We want to eliminate the shotgun approach to treating joint pain.

A joint approach to eliminating pain

With 4.5 million Canadians affected by arthritis, it has become one of our most costly chronic conditions. Every year, more than $21 billion is spent combatting the disease, but there are still no approved drugs to stop it from progressing.

The Arthritis Program at the Toronto Western Hospital has world-leading researchers and clinicians investigating ways to diagnose arthritis early, develop new treatments, and create personalized treatment plans for patients. Among the team are Dr. Mohit Kapoor, Senior Scientist, Buchan Arthritis Research Centre in the Krembil Research Institute; and Research Director, the Arthritis Research Group and Dr. Raja Rampersaud, Scientist, Buchan Arthritis Research Centre in the Krembil Research Institute; Orthopaedic Spine Surgeon; and Co-Director, Arthritis Centre for Health Transformation.

Drs. Rampersaud and Kapoor are collaborating in their efforts to advance research and treatment to help people suffering from arthritis right now, and in the future.

Molecular basis of arthritis

A major focus of  Dr. Kapoor’s research has been on diagnosing arthritis earlier. With  Dr. Rampersaud and Dr. Akhiro Nakamura, he studied studied tissue biopsies of 55 patients with varying stages of oseteoarthritis. Within these samples, they looked at 2,100 microRNAs, which are small molecules that control 60 per cent of our genes. They discovered  two specific microRNAs – called biomarkers – that contribute directly to cartilage destruction and increased inflammation. These biomarkers also depleted collagen, the most important component in cartilage. These biomarkers will help track osteoarthritis and improve the way we monitor response to treatment. They will also use this knowledge to develop a drug that blocks the molecules causing cartilage destruction.

The next steps for Dr. Kapoor will be to launch the next phase of the trial which will involve more than 250 patients. He is also developing two new tools: one to detect osteoarthritis biomarkers in patients’ blood, and another to block the microRNAs that contribute to osteoarthritis. These tools will make it easier for doctors to diagnose osteoarthritis in its earlier stages, and limit irreparable damage to patients’cartilage. Biomarkers could also help doctors prescribe more effective treatment plans by  recommending surgery sooner rather than later.

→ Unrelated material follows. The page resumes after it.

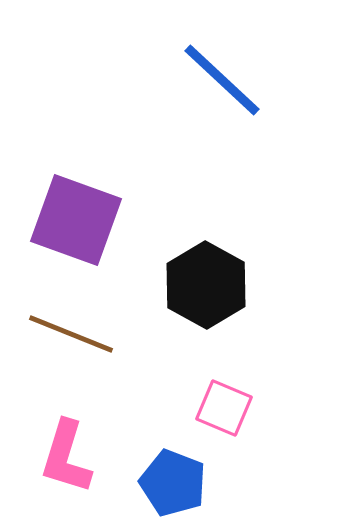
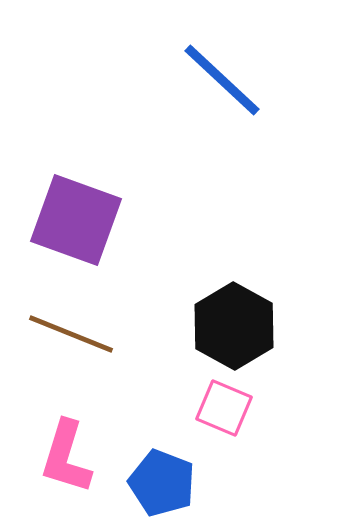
black hexagon: moved 28 px right, 41 px down
blue pentagon: moved 11 px left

Fast-track to arthritis care

Dr. Rampersaud started the Inter-Professional Spine Assessment and Education Clinics (ISAEC) with three goals in mind: to improve the way we assess serious pain, to create tailored treatment plans for each patient and to fast-track referrals to specialists. Essentially, he wants to eliminate the shotgun approach to treating joint pain.

He leading a program to train advanced practice clinicians (physiotherapists and chiropractors) to work with nurse practitioners, family doctors and specialists to provide integrated and timely assessment, education and treatment plans for patients with low back pain and related symptoms. Before this initiative, it could take 6 to 12 months before a patient saw a spinal surgeon, only to be told surgery is not the answer. But through ISAEC, patients are  assessed and educated more thoroughly, and only those who would benefit from seeing a specialist like me receive an appointment.

The response to the project has been promising. More than 95 per cent of patients have reported that they understood their condition much better after meeting with one of our advanced practice clinicians. And after surveying primary care providers who are part of the ISAEC network, Dr. Rampersaud found their confidence in assessing their patients with lower back pain had improved significantly. They have also seen a 33 per cent reduction in unnecessary spine MRIs.